After resolving the cause, re-run certbot manually:
sudo certbot certonly --nginx -d headscale.perdrizet.org
Then reload nginx:
sudo systemctl reload nginx
The TLS certificate for headscale.perdrizet.org has expired
Certbot installs a renewal timer automatically. Verify it is active:
sudo systemctl status certbot.timer
To renew immediately:
sudo certbot renew
sudo systemctl reload nginx
A device does not appear in headscale nodes list
- Confirm
tailscale up --login-server=...completed without errors on that device. - If using interactive registration, check that the node key was approved on the VPS.
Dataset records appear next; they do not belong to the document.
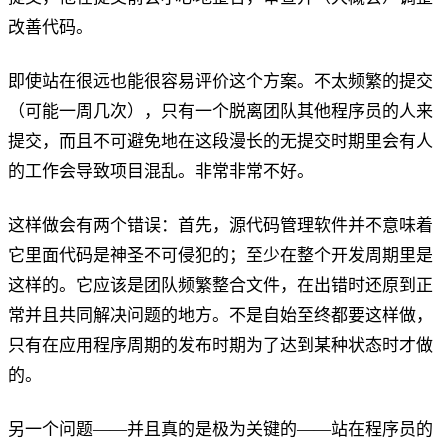
改善代码。
即使站在很远也能很容易评价这个方案。不太频繁的提交
（可能一周几次），只有一个脱离团队其他程序员的人来
提交，而且不可避免地在这段漫长的无提交时期里会有人
的工作会导致项目混乱。非常非常不好。
这样做会有两个错误：首先，源代码管理软件并不意味着
它里面代码是神圣不可侵犯的；至少在整个开发周期里是
这样的。它应该是团队频繁整合文件，在出错时还原到正
常并且共同解决问题的地方。不是自始至终都要这样做，
只有在应用程序周期的发布时期为了达到某种状态时才做
的。
另一个问题——并且真的是极为关键的——站在程序员的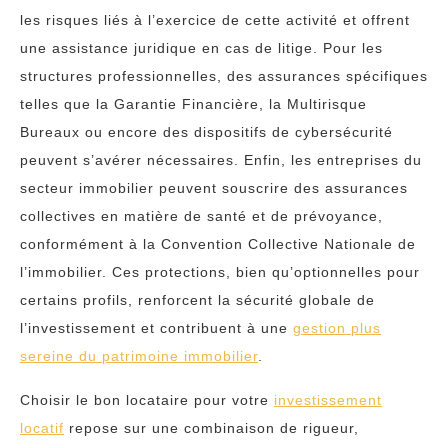
les risques liés à l’exercice de cette activité et offrent
une assistance juridique en cas de litige. Pour les
structures professionnelles, des assurances spécifiques
telles que la Garantie Financière, la Multirisque
Bureaux ou encore des dispositifs de cybersécurité
peuvent s’avérer nécessaires. Enfin, les entreprises du
secteur immobilier peuvent souscrire des assurances
collectives en matière de santé et de prévoyance,
conformément à la Convention Collective Nationale de
l’immobilier. Ces protections, bien qu’optionnelles pour
certains profils, renforcent la sécurité globale de
l’investissement et contribuent à une
gestion plus
sereine du patrimoine immobilier
.
Choisir le bon locataire pour votre
investissement
locatif
repose sur une combinaison de rigueur,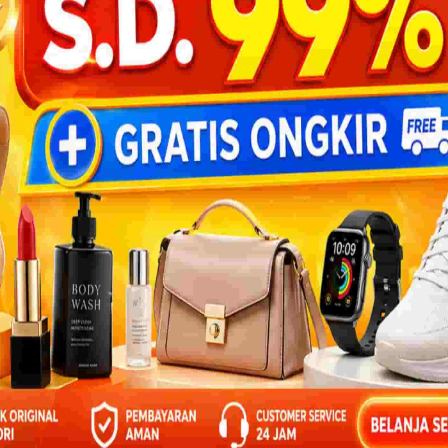
BACA 3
- Check the Headscale logs:
journalctl -u headscale -n 50
Exit node is active but curl https://ifconfig.me does not return the VPS IP
- Verify the exit node routes are enabled:
headscale routes list - Confirm the client has the exit node set:
tailscale status - Check that IP forwarding is active on the VPS:
sysctl net.ipv4.ip_forward(should return1).
SSH connection refused over Tailscale IP
- Verify the SSH daemon is running on the target device:
systemctl status sshd - Confirm the Tailscale IP is reachable:
ping <tailscale-ip> - Check that the public key was distributed:
cat ~/.ssh/authorized_keyson the target device.